I’d like to take a break from our “regularly scheduled programming” to share my excitement about a new book on youth ministry. Nurturing Different Dreams: Youth Ministry across Lines of Difference by Katherine Turpin and Anne Carter Walker explores the ways in which race, class, gender and other identities impact ministry with youth and young adults within the larger framework of privilege and oppression. While in seminary, I participated in a Lilly-funded program called FaithTrek, a theological and vocational discernment program for high school youth. This program, and the experiences many of us adult leaders witnessed and shared, served as the foundation for the book. Using case narratives from several leaders (I provided one in Chapter 4), along with their own narratives, Turpin and Walker describe “the insights and challenges we faced in our particular context in building and enacting education with marginalized young people that is empowering, transformative, and liberating.” In this short, yet highly practical text, they also “offer concrete guidelines and practices that challenge those who work with youth in religious and secular settings not to succumb to guilt-based inaction, but rather to take up the practice of working with adolescents across lines of difference” (p. 3).
In many ways, this is a helpful book for anyone in congregational, educational, and other non-profit settings who work across differences regardless of age or life stage. The perspectives and insights around practices such as vocational discernment, negotiating respect, and mentoring can assist individuals with privileged identities (white, middle class, heterosexual, educated, etc.) to understand and practice a more fully inclusive, radically engaged ministry with and among people who are marginalized.

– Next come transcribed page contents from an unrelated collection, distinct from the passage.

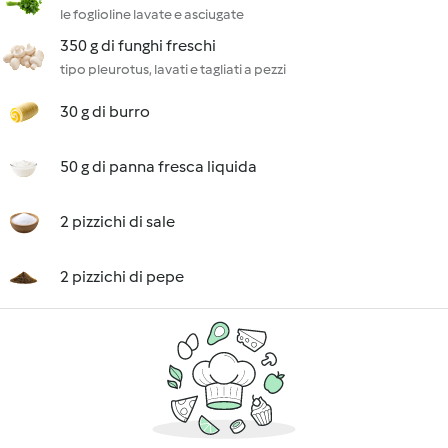
le foglioline lavate e asciugate
350 g di funghi freschi
tipo pleurotus, lavati e tagliati a pezzi
30 g di burro
50 g di panna fresca liquida
2 pizzichi di sale
2 pizzichi di pepe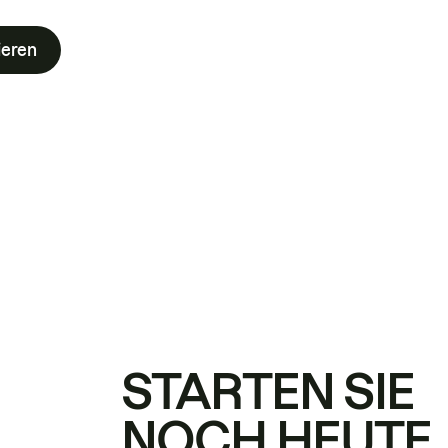
ieren
STARTEN SIE
NOCH HEUTE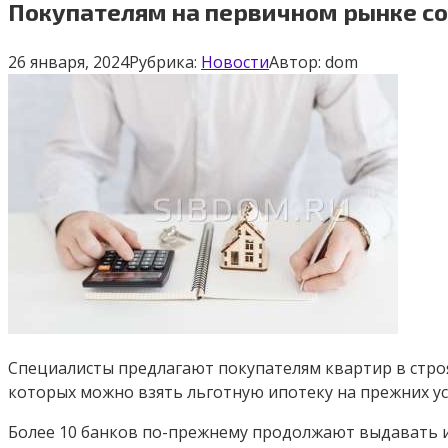
Покупателям на первичном рынке со
26 января, 2024
Рубрика:
Новости
Автор:
dom
Специалисты предлагают покупателям квартир в строя
которых можно взять льготную ипотеку на прежних ус
Более 10 банков по-прежнему продолжают выдавать ип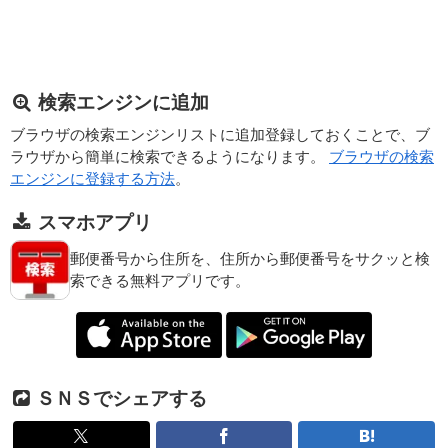
検索エンジンに追加
ブラウザの検索エンジンリストに追加登録しておくことで、ブ
ラウザから簡単に検索できるようになります。
ブラウザの検索
エンジンに登録する方法
。
スマホアプリ
郵便番号から住所を、住所から郵便番号をサクッと検
索できる無料アプリです。
ＳＮＳでシェアする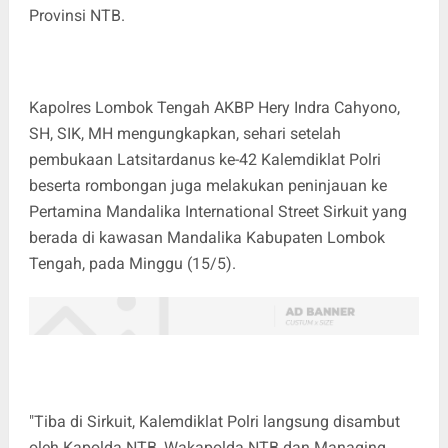
Provinsi NTB.
Kapolres Lombok Tengah AKBP Hery Indra Cahyono,
SH, SIK, MH mengungkapkan, sehari setelah
pembukaan Latsitardanus ke-42 Kalemdiklat Polri
beserta rombongan juga melakukan peninjauan ke
Pertamina Mandalika International Street Sirkuit yang
berada di kawasan Mandalika Kabupaten Lombok
Tengah, pada Minggu (15/5).
"Tiba di Sirkuit, Kalemdiklat Polri langsung disambut
oleh Kapolda NTB, Wakapolda NTB dan Managing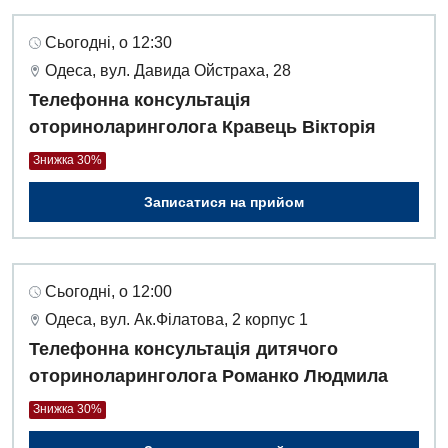
Сьогодні, о 12:30
Одеса, вул. Давида Ойстраха, 28
Телефонна консультація
оториноларинголога Кравець Вікторія
Знижка 30%
Записатися на прийом
Сьогодні, о 12:00
Одеса, вул. Ак.Філатова, 2 корпус 1
Телефонна консультація дитячого
оториноларинголога Романко Людмила
Знижка 30%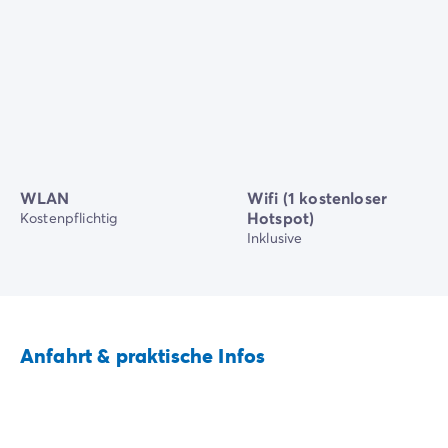
WLAN
Wifi (1 kostenloser
Hotspot)
Kostenpflichtig
Inklusive
Anfahrt & praktische Infos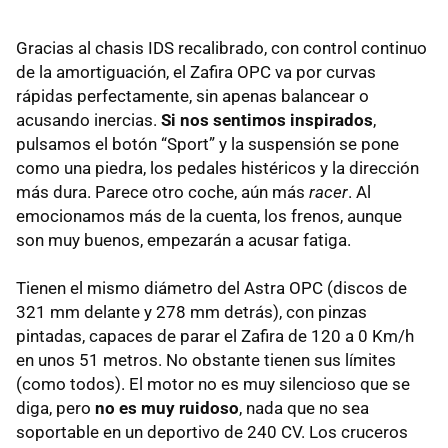
Gracias al chasis IDS recalibrado, con control continuo
de la amortiguación, el Zafira OPC va por curvas
rápidas perfectamente, sin apenas balancear o
acusando inercias.
Si nos sentimos inspirados
,
pulsamos el botón “Sport” y la suspensión se pone
como una piedra, los pedales histéricos y la dirección
más dura. Parece otro coche, aún más
racer
. Al
emocionamos más de la cuenta, los frenos, aunque
son muy buenos, empezarán a acusar fatiga.
Tienen el mismo diámetro del Astra OPC (discos de
321 mm delante y 278 mm detrás), con pinzas
pintadas, capaces de parar el Zafira de 120 a 0 Km/h
en unos 51 metros. No obstante tienen sus límites
(como todos). El motor no es muy silencioso que se
diga, pero
no es muy ruidoso
, nada que no sea
soportable en un deportivo de 240 CV. Los cruceros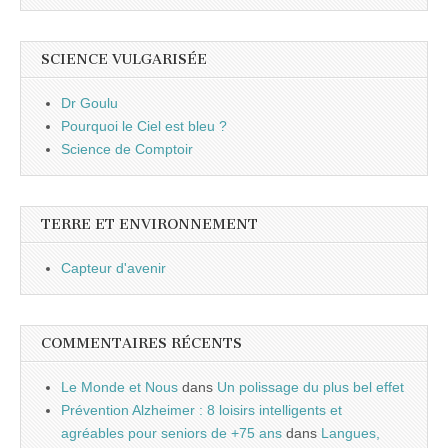
SCIENCE VULGARISÉE
Dr Goulu
Pourquoi le Ciel est bleu ?
Science de Comptoir
TERRE ET ENVIRONNEMENT
Capteur d'avenir
COMMENTAIRES RÉCENTS
Le Monde et Nous
dans
Un polissage du plus bel effet
Prévention Alzheimer : 8 loisirs intelligents et
agréables pour seniors de +75 ans
dans
Langues,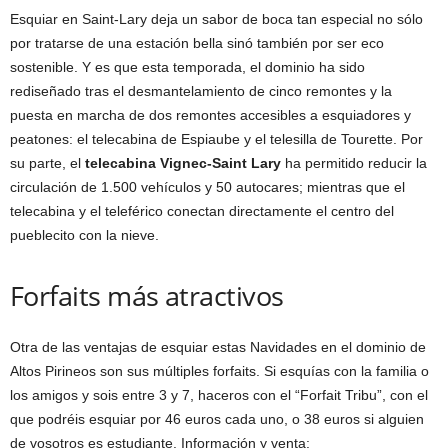
Esquiar en Saint-Lary deja un sabor de boca tan especial no sólo
por tratarse de una estación bella sinó también por ser eco
sostenible. Y es que esta temporada, el dominio ha sido
rediseñado tras el desmantelamiento de cinco remontes y la
puesta en marcha de dos remontes accesibles a esquiadores y
peatones: el telecabina de Espiaube y el telesilla de Tourette. Por
su parte, el
telecabina Vignec-Saint Lary
ha permitido reducir la
circulación de 1.500 vehículos y 50 autocares; mientras que el
telecabina y el teleférico conectan directamente el centro del
pueblecito con la nieve.
Forfaits más atractivos
Otra de las ventajas de esquiar estas Navidades en el dominio de
Altos Pirineos son sus múltiples forfaits. Si esquías con la familia o
los amigos y sois entre 3 y 7, haceros con el “Forfait Tribu”, con el
que podréis esquiar por 46 euros cada uno, o 38 euros si alguien
de vosotros es estudiante. Información y venta: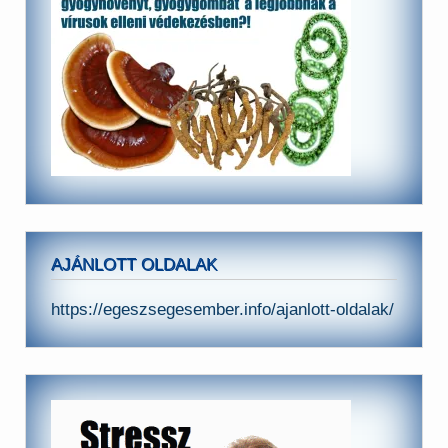
AJÁNLOTT OLDALAK
https://egeszsegesember.info/ajanlott-oldalak/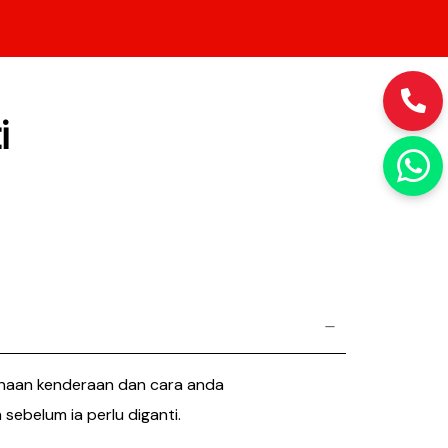
i
gunaan kenderaan dan cara anda
ebelum ia perlu diganti.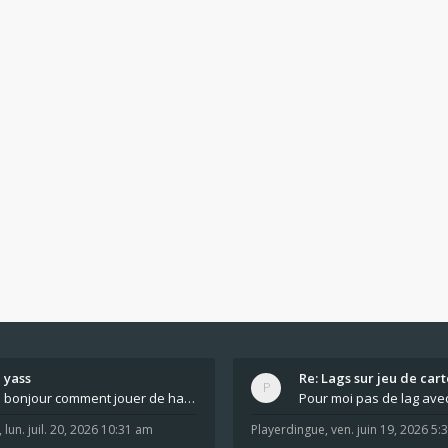
yass
Re: Lags sur jeu de cart
bonjour comment jouer de haut en bas tout atout mi
,
lun. juil. 20, 2026 10:31 am
Playerdingue
,
ven. juin 19, 2026 5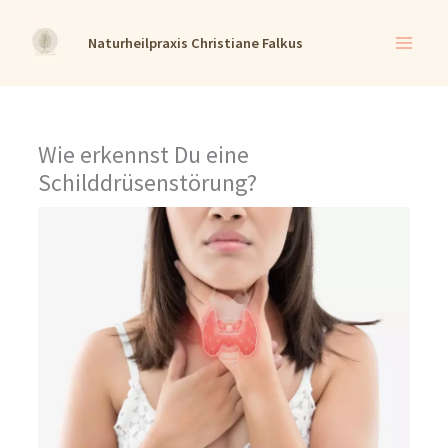
Zum
Naturheilpraxis Christiane Falkus
Inhalt
springen
Wie erkennst Du eine
Schilddrüsenstörung?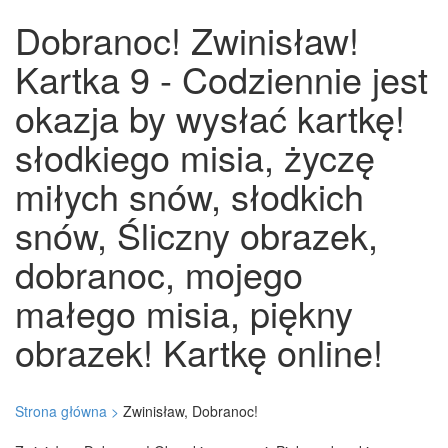
Dobranoc! Zwinisław!
Kartka 9 - Codziennie jest
okazja by wysłać kartkę!
słodkiego misia, życzę
miłych snów, słodkich
snów, Śliczny obrazek,
dobranoc, mojego
małego misia, piękny
obrazek! Kartkę online!
Strona główna >
Zwinisław, Dobranoc!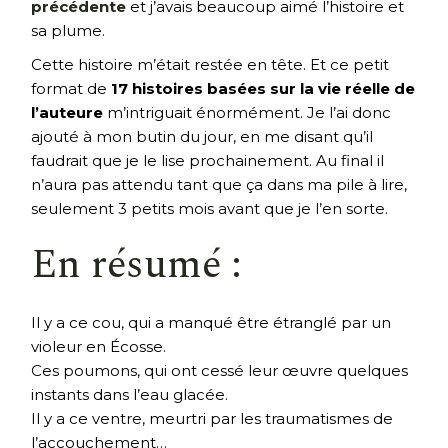
précédente
et j’avais beaucoup aimé l’histoire et
sa plume.
Cette histoire m’était restée en tête. Et ce petit
format de
17 histoires basées sur la vie réelle de
l’auteure
m’intriguait énormément. Je l’ai donc
ajouté à mon butin du jour, en me disant qu’il
faudrait que je le lise prochainement. Au final il
n’aura pas attendu tant que ça dans ma pile à lire,
seulement 3 petits mois avant que je l’en sorte.
En résumé :
Il y a ce cou, qui a manqué être étranglé par un
violeur en Écosse.
Ces poumons, qui ont cessé leur œuvre quelques
instants dans l’eau glacée.
Il y a ce ventre, meurtri par les traumatismes de
l’accouchement…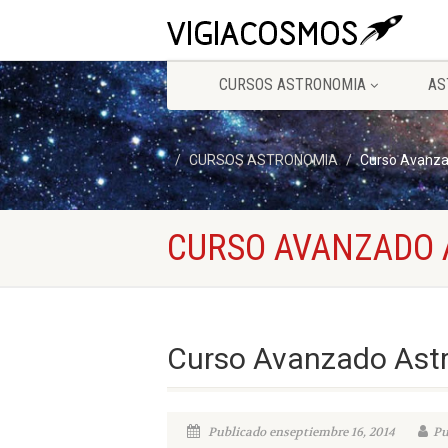
CURSOS ASTRONOMIA
AS
CURSOS ASTRONOMIA
Curso Avanza
CURSO AVANZADO
Curso Avanzado Ast
Publicado enseptiembre 16, 2014
Pu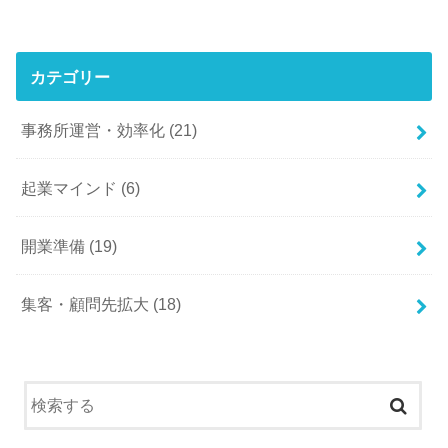
カテゴリー
事務所運営・効率化
(21)
起業マインド
(6)
開業準備
(19)
集客・顧問先拡大
(18)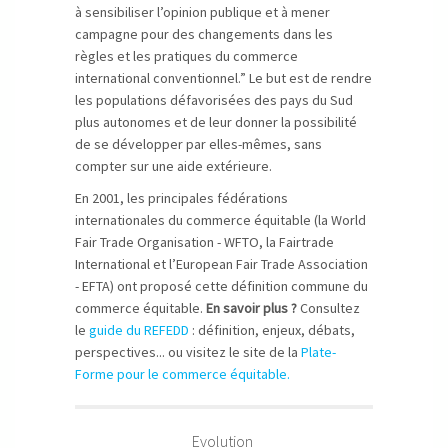
à sensibiliser l’opinion publique et à mener
campagne
pour des changements dans les
règles et les pratiques du commerce
international conventionnel.” Le but est de rendre
les populations défavorisées des pays du Sud
plus autonomes et de leur donner la possibilité
de se développer par elles-mêmes, sans
compter sur une aide extérieure.
En 2001, les principales fédérations
internationales du commerce équitable (la World
Fair Trade Organisation - WFTO, la Fairtrade
International et l’European Fair Trade Association
- EFTA) ont proposé cette définition commune du
commerce équitable.
En savoir plus ?
Consultez
le
guide du REFEDD
: définition, enjeux, débats,
perspectives... ou visitez le site de la
Plate-
Forme pour le commerce équitable.
Evolution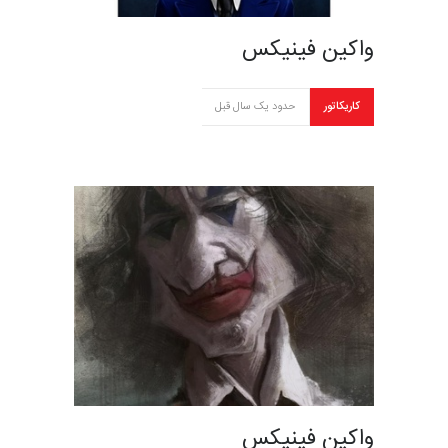
واکین فینیکس
کاریکاتور
حدود یک سال قبل
واکین فینیکس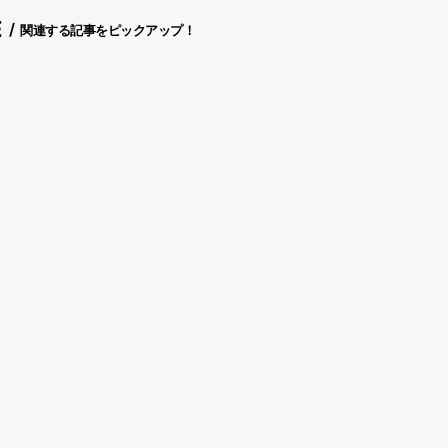
E
関連する記事をピックアップ！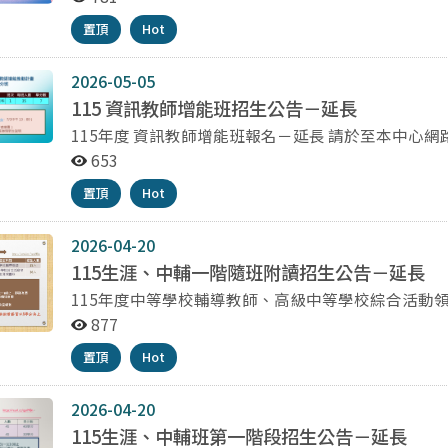
教師在職進修網時數。 （一）報名方式：即日起至7/3(五)止（以郵戳為憑），額滿為止。掛號寄出下列報
置頂
Hot
名資料：（請依序裝訂，未依公告檢齊相關資料、逾期及
7/3(五)13:00前至本中心網站之網路報名頁面線上報名後列印、簽名。 高級中
2026-05-05
證明影本1份 在職證明正本。 最近三個月一吋大頭照1張 身分證正、反面影本各1份 最高學歷影本1份 計次
停車申請：校內停車為車牌辨識系統，學員申請計次停
115 資訊教師增能班招生公告－延長
https://forms.gle/DAyd5pDu1cRffA
115年度 資訊教師增能班報名－延長 請於至本中心網路報名網頁登錄報名：報名頁面 報名簡章詳見附件 報
箱，請學員於繳費期限前自行完成繳費。按駐警隊規
名資格確認：網路報名截止時間為115年7月3日13
653
依規定須採計時收費（每半小時30元，每日上限300元）。 （二）錄取公告：依照各班簡章為準
不予受理。敬請於115年7月3日（一）前掛號寄出
教師研習中心網站公告錄取名單（亦可於教師在職進修網
置頂
Hot
者不錄取） 報名截止後將E-mail通知報名學員，請依照E-mail通知之虛擬帳號，於繳費期限前至ATM或網路
（三）招生對象： 高級中等（含高中職）以下學校及幼兒園合格在職專任教師。 具高級中等以下學校及幼
ATM進行報名費、學分費及雜費繳費。 繳費入帳查詢（繳費後1小時再查）：第e學雜費入口網
兒園合格教師證書，且聘期為三個月以上之在職代理、代課或兼任教師。 於
https://eschool.firstbank.com.tw/member/navs/quickpay.aspx 汽車停車
2026-04-20
教，且聘期為三個月以上，並符合就業服務法規定資格之該科外籍之在
申請停車學員請至https://forms.gle/cLpdXr
115生涯、中輔一階隨班附讀招生公告－延長
兒園任教，且聘期為三個月以上，並符合就業服務法
請注意收信。（機車不可入校）
115年度中等學校輔導教師、高級中等學校綜合活動領域
（四）錄取順序： 第一順位：具合格教師證書之高級中等以下學校及幼兒園合格在職專任教師。 第二順
中心網路報名網頁登錄報名：報名頁面 報名簡章詳見附件 報名資格確認：網路報名截止時間為115年6月
877
位：具高級中等以下學校及幼兒園合格教師證書，且聘
22日13:00（臺灣時間），請於期限內完成報名資料
三順位：高級中等以下學校及幼兒園任教，且聘期為
置頂
Hot
號寄出報名資料（以郵戳為憑）。（報名文件未簽名及校方用印者不錄取） 報
在職教師。 第四順位：於高級中等以下學校及幼兒園任教，且聘期為三個月以上，並符合就業服務法規定
學員，請依照E-mail通知之虛擬帳號，於繳費期限前至
資格之該科外籍之族語教學支援工作人員。
費入帳查詢（繳費後1小時再查）：第e學雜費入口網
2026-04-20
https://eschool.firstbank.com.tw/member/navs/quickpay.aspx 汽車停車
115生涯、中輔班第一階段招生公告－延長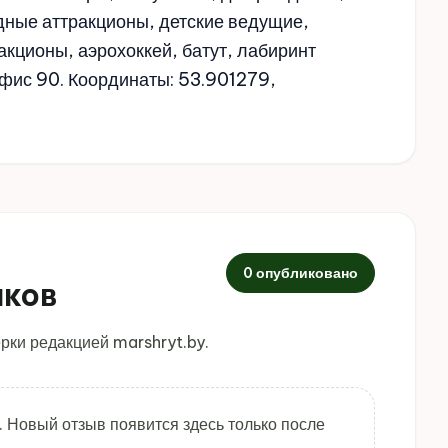
дные аттракционы, детские ведущие,
акционы, аэрохоккей, батут, лабиринт
 офис 90. Координаты: 53.901279,
0 опубликовано
иков
рки редакцией marshryt.by.
. Новый отзыв появится здесь только после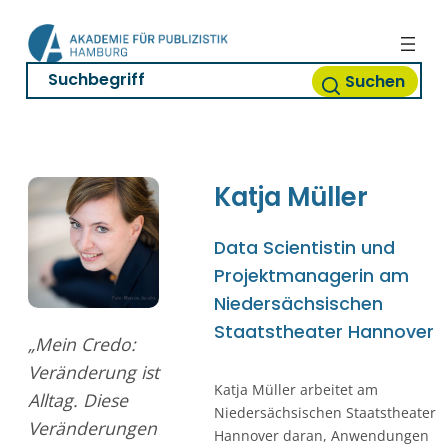
Zum
Inhalt
springen
Suchen
Katja
Müller
Data Scientistin und
Projektmanagerin am
Niedersächsischen
Staatstheater Hannover
„Mein Credo:
Veränderung ist
Katja Müller arbeitet am
Alltag. Diese
Niedersächsischen Staatstheater
Veränderungen
Hannover daran, Anwendungen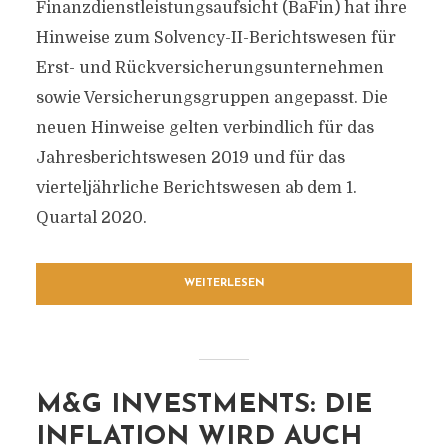
Finanzdienstleistungsaufsicht (BaFin) hat ihre
Hinweise zum Solvency-II-Berichtswesen für
Erst- und Rückversicherungsunternehmen
sowie Versicherungsgruppen angepasst. Die
neuen Hinweise gelten verbindlich für das
Jahresberichtswesen 2019 und für das
vierteljährliche Berichtswesen ab dem 1.
Quartal 2020.
WEITERLESEN
M&G INVESTMENTS: DIE
INFLATION WIRD AUCH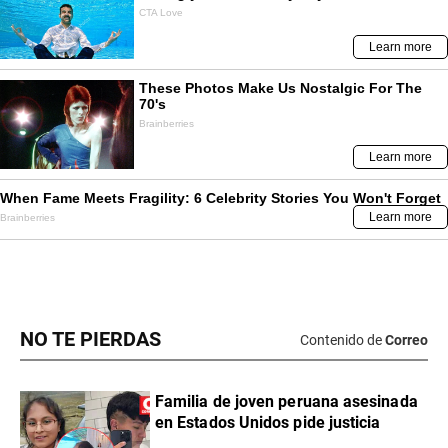
NO TE PIERDAS
Contenido de
Correo
Familia de joven peruana asesinada
en Estados Unidos pide justicia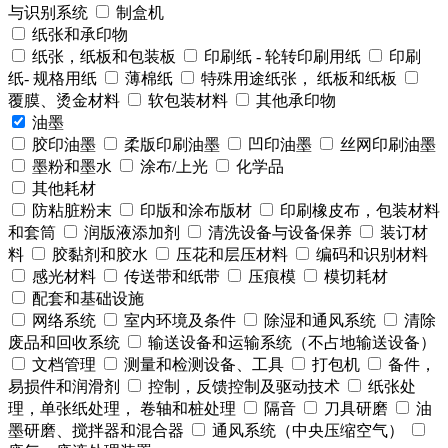
与识别系统
制盒机
纸张和承印物
纸张，纸板和包装板
印刷纸 - 轮转印刷用纸
印刷
纸- 规格用纸
薄棉纸
特殊用途纸张， 纸板和纸板
覆膜、烫金材料
软包装材料
其他承印物
油墨
胶印油墨
柔版印刷油墨
凹印油墨
丝网印刷油墨
墨粉和墨水
涂布/上光
化学品
其他耗材
防粘脏粉末
印版和涂布版材
印刷橡皮布，包装材料
和套筒
润版液添加剂
清洗设备与设备保养
装订材
料
胶黏剂和胶水
压花和层压材料
编码和识别材料
感光材料
传送带和纸带
压痕模
模切耗材
配套和基础设施
网络系统
室内环境及条件
除湿和通风系统
清除
废品和回收系统
输送设备和运输系统（不占地输送设备）
文档管理
测量和检测设备、工具
打包机
备件，
易损件和润滑剂
控制，反馈控制及驱动技术
纸张处
理，单张纸处理， 卷轴和桩处理
隔音
刀具研磨
油
墨研磨、搅拌器和混合器
通风系统（中央压缩空气）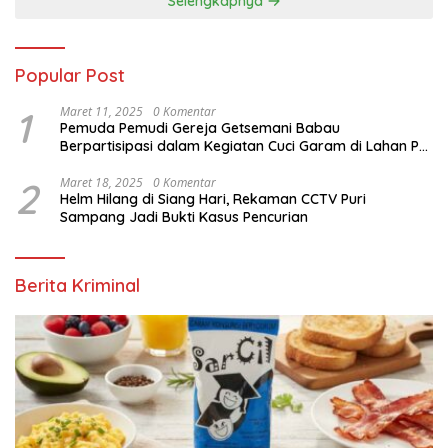
Selengkapnya
Popular Post
1
Maret 11, 2025
0 Komentar
Pemuda Pemudi Gereja Getsemani Babau
Berpartisipasi dalam Kegiatan Cuci Garam di Lahan PT.
TjakrawalaTimor Sentosa untuk Menyukseskan
Kegiatan Paskah
2
Maret 18, 2025
0 Komentar
Helm Hilang di Siang Hari, Rekaman CCTV Puri
Sampang Jadi Bukti Kasus Pencurian
Berita Kriminal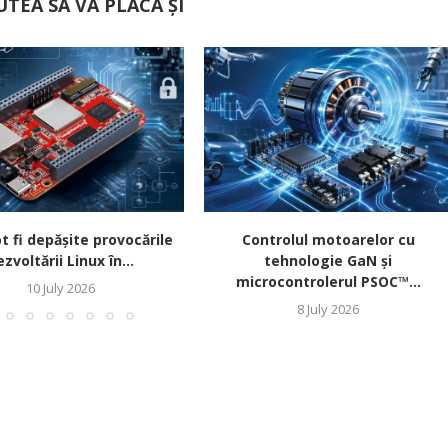
UTEA SĂ VĂ PLACĂ ȘI
 fi depășite provocările
Controlul motoarelor cu
zvoltării Linux în...
tehnologie GaN și
microcontrolerul PSOC™...
10 July 2026
8 July 2026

As a minister-researcher, what I love most about this book is its direct use of narratives from those involved in the program. In the sociological research world, we may call this the methodological use of narrative inquiry or analysis; and in the theological or political world, we may call this a (broad) application of critical race theory, which emphasizes storytelling / counterstorytelling and naming one’s own reality to illuminate and explore experiences of racial oppression. FaithTrek created the space in which youth were able to share their experiences, their dreams, their stories; and it also generated myriad praxis moments for its leaders.
I happen to really like the authors of this book and to have had a very small part in the process of its creation; but don’t let that stop you from checking out Nurturing Different Dreams. For ministry in this time and place — with Ferguson, New York City, Cleveland, and now Chapel Hill, North Carolina — the experiences, insights and practices shared in this work are needed more than ever.